The 12 franchises taking part in the inaugural season of Overwatch League, which began in January, paid $20 million each to Activision Blizzard for those franchise spots, which were sold in the summer and fall of 2017.

The increase is in line with a number of factors, including a significant spike in quoted evaluations of esports organizations, particularly those that have franchise slots in both the Overwatch League and the North American League of Legends Championship Series. Last summer, top North American esports organizations, such as Cloud9 and Immortals, were valued between $100 million and $140 million, and some organizations are now valued at around $160 million to $200 million, according to sources.

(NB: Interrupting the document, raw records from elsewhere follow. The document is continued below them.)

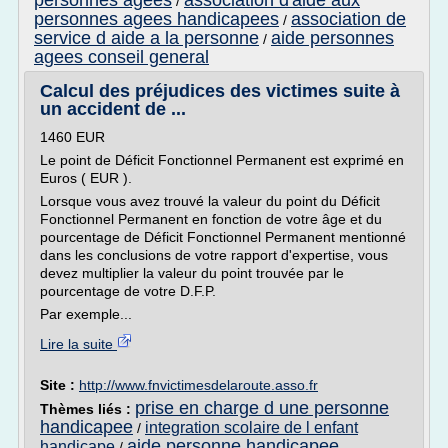
personnes agees
association d'aide aux
/
personnes agees handicapees
association de
/
service d aide a la personne
aide personnes
/
agees conseil general
Calcul des préjudices des victimes suite à
un accident de ...
1460 EUR
Le point de Déficit Fonctionnel Permanent est exprimé en
Euros ( EUR ).
Lorsque vous avez trouvé la valeur du point du Déficit
Fonctionnel Permanent en fonction de votre âge et du
pourcentage de Déficit Fonctionnel Permanent mentionné
dans les conclusions de votre rapport d'expertise, vous
devez multiplier la valeur du point trouvée par le
pourcentage de votre D.F.P.
Par exemple...
Lire la suite
Site :
http://www.fnvictimesdelaroute.asso.fr
prise en charge d une personne
Thèmes liés :
handicapee
integration scolaire de l enfant
/
aide personne handicapee
handicape
/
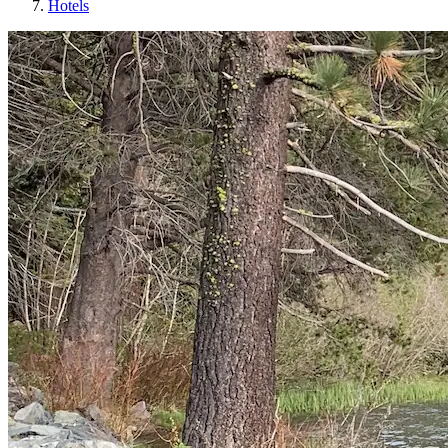
Hotels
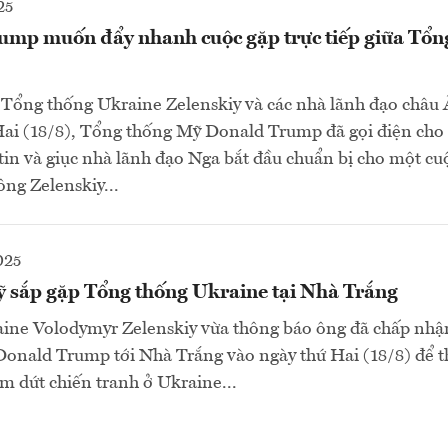
25
ump muốn đẩy nhanh cuộc gặp trực tiếp giữa Tổn
 Tổng thống Ukraine Zelenskiy và các nhà lãnh đạo châu 
Hai (18/8), Tổng thống Mỹ Donald Trump đã gọi điện cho
in và giục nhà lãnh đạo Nga bắt đầu chuẩn bị cho một cu
ông Zelenskiy...
025
 sắp gặp Tổng thống Ukraine tại Nhà Trắng
ine Volodymyr Zelenskiy vừa thông báo ông đã chấp nhận
onald Trump tới Nhà Trắng vào ngày thứ Hai (18/8) để t
ấm dứt chiến tranh ở Ukraine...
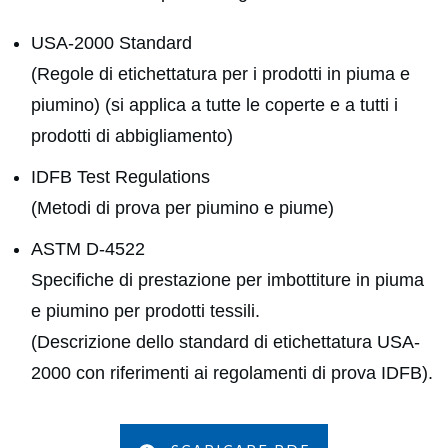
USA-2000 Standard
(Regole di etichettatura per i prodotti in piuma e
piumino) (si applica a tutte le coperte e a tutti i
prodotti di abbigliamento)
IDFB Test Regulations
(Metodi di prova per piumino e piume)
ASTM D-4522
Specifiche di prestazione per imbottiture in piuma
e piumino per prodotti tessili.
(Descrizione dello standard di etichettatura USA-
2000 con riferimenti ai regolamenti di prova IDFB).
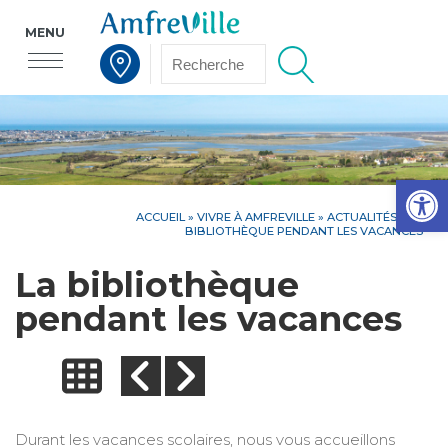
MENU
Voir la carte interactive
Op
ACCUEIL
»
VIVRE À AMFREVILLE
»
ACTUALITÉS
» LA
BIBLIOTHÈQUE PENDANT LES VACANCES
La bibliothèque
pendant les vacances
Durant les vacances scolaires, nous vous accueillons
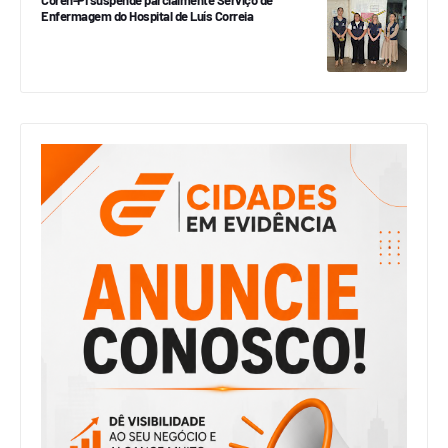
Coren-PI suspende parcialmente Serviço de
Enfermagem do Hospital de Luís Correia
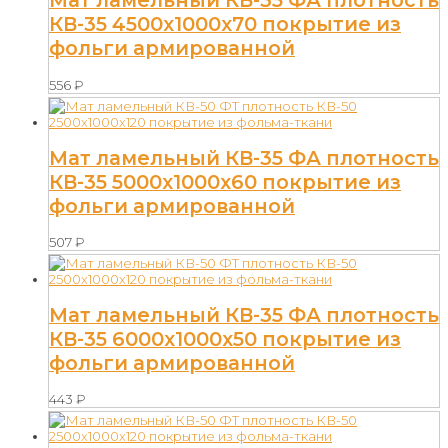
Мат ламельный КВ-35 ФА плотность
КВ-35 4500х1000х70 покрытие из
фольги армированной
556
₽
Мат ламельный КВ-35 ФА плотность
КВ-35 5000х1000х60 покрытие из
фольги армированной
507
₽
Мат ламельный КВ-35 ФА плотность
КВ-35 6000х1000х50 покрытие из
фольги армированной
443
₽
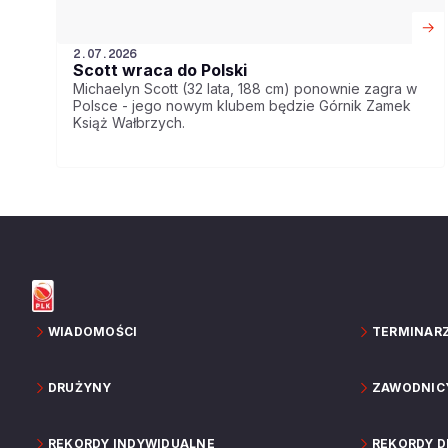
2.07.2026
Scott wraca do Polski
Michaelyn Scott (32 lata, 188 cm) ponownie zagra w
Polsce - jego nowym klubem będzie Górnik Zamek
Książ Wałbrzych.
WIADOMOŚCI
TERMINAR
DRUŻYNY
ZAWODNIC
REKORDY INDYWIDUALNE
REKORDY 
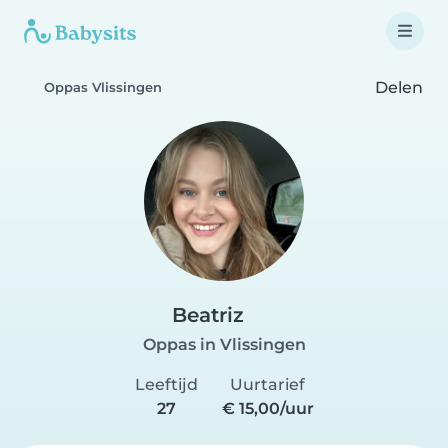
Delen
Oppas Vlissingen
Beatriz
Oppas in Vlissingen
Leeftijd
Uurtarief
27
€ 15,00/uur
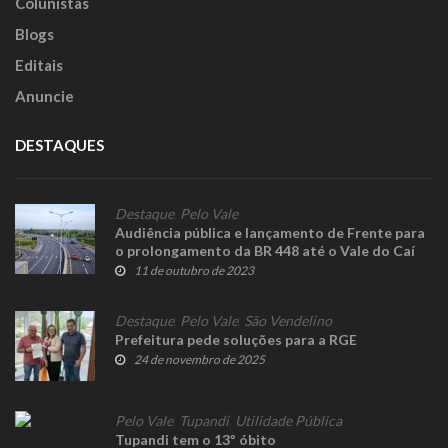
Colunistas
Blogs
Editais
Anuncie
DESTAQUES
Destaque
,
Pelo Vale
Audiência pública e lançamento de Frente para
o prolongamento da BR 448 até o Vale do Caí
11 de outubro de 2023
Destaque
,
Pelo Vale
,
São Vendelino
Prefeitura pede soluções para a RGE
24 de novembro de 2025
Pelo Vale
,
Tupandi
,
Utilidade Pública
Tupandi tem o 13º óbito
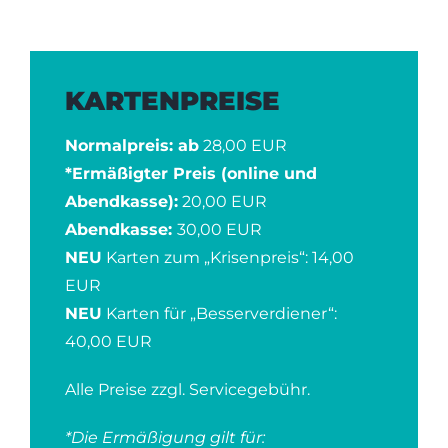
KARTENPREISE
Normalpreis: ab
28,00 EUR
*Ermäßigter Preis (online und
Abendkasse):
20,00 EUR
Abendkasse:
30,00 EUR
NEU
Karten zum „Krisenpreis“: 14,00
EUR
NEU
Karten für „Besserverdiener“:
40,00 EUR
Alle Preise zzgl. Servicegebühr.
*Die Ermäßigung gilt für:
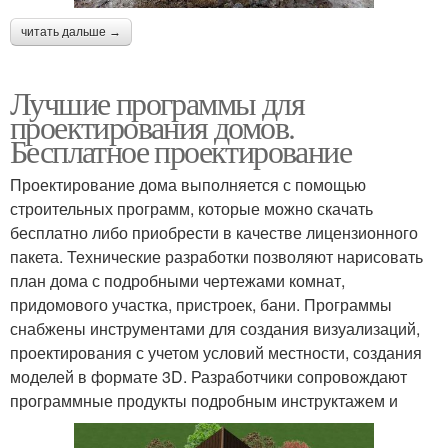
читать дальше →
Лучшие программы для
проектирования домов.
Бесплатное проектирование
Проектирование дома выполняется с помощью
строительных программ, которые можно скачать
бесплатно либо приобрести в качестве лицензионного
пакета. Технические разработки позволяют нарисовать
план дома с подробными чертежами комнат,
придомового участка, пристроек, бани. Программы
снабжены инструментами для создания визуализаций,
проектирования с учетом условий местности, создания
моделей в формате 3D. Разработчики сопровождают
программные продукты подробным инструктажем и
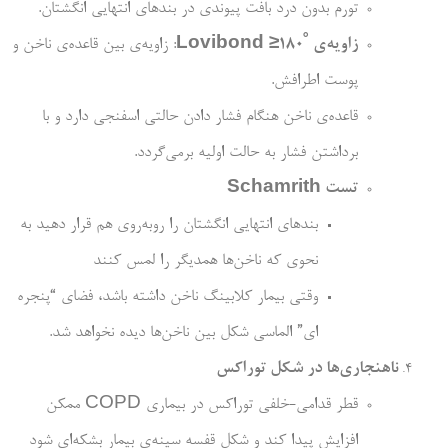
تورم بدون درد بافت پیوندی در بندهای انتهایی انگشتان.
زاویه‌­ی
˚
180
≥
Lovibond
: زاویه­‌ی بین قاعده­‌ی ناخن و
پوست اطرافش.
قاعده‌­ی ناخن هنگام فشار دادن حالتی اسفنجی دارد و با
برداشتن فشار به حالت اولیه برمی‌­گردد.
تست
Schamrith
بندهای انتهایی انگشتان را روبه‌­روی هم قرار دهید به
نحوی که ناخن‌­ها همدیگر را لمس کنند
وقتی بیمار کلابینگ ناخن داشته باشد، فضای “پنجره­‌
ای” الماسی شکل بین ناخن‌­ها دیده نخواهد شد.
ناهنجاری‌­ها در شکل توراکس
قطر قدامی-خلفی توراکس در بیماری COPD ممکن
افزایش پیدا کند و شکل قفسه سینه‌­ی بیمار بشکه­‌ای شود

Activision Blizzard will hope to sell anywhere from four to six expansion slots in the next season, with targets in North American and international cities. Sources said several organizations both endemic and not endemic to esports who did not buy in last year have a fear of missing out on being included in the top franchised esports leagues.

In 2017, some potential buyers thought an unprecedented $20 million buy-in price -- the highest among all esports leagues -- was too large a financial commitment to a product that did not exist.

That feeling has reportedly now changed. The Overwatch League has run for three stages so far from January to May, and the product has averaged around 80,00-170,000 concurrent viewers on its English-language Twitch broadcast, according to TwitchTracker. Opening day of the Overwatch League drew in more than 400,000 viewers. As for sales, the Overwatch League has gained close to $150 million in sponsorship and broadcasting rights deals, according to league sources. Among those is a two-year, $90 million Twitch deal, a multiyear, $17 million HP Omen agreement and a multiyear, $10 million Intel contract, as previously reported by ESPN.

Current Overwatch League ownership includes New England Patriots owner Robert Kraft; Denver Nuggets and Los Angeles Rams owner Stan Kroenke; Philadelphia Flyers parent group Comcast Spectacor; and Sterling.VC, the sister company of the New York Mets. Cloud9, Team Envy, Immortals, Misfits, NRG Esports and OpTic Gaming also hold slots in the league.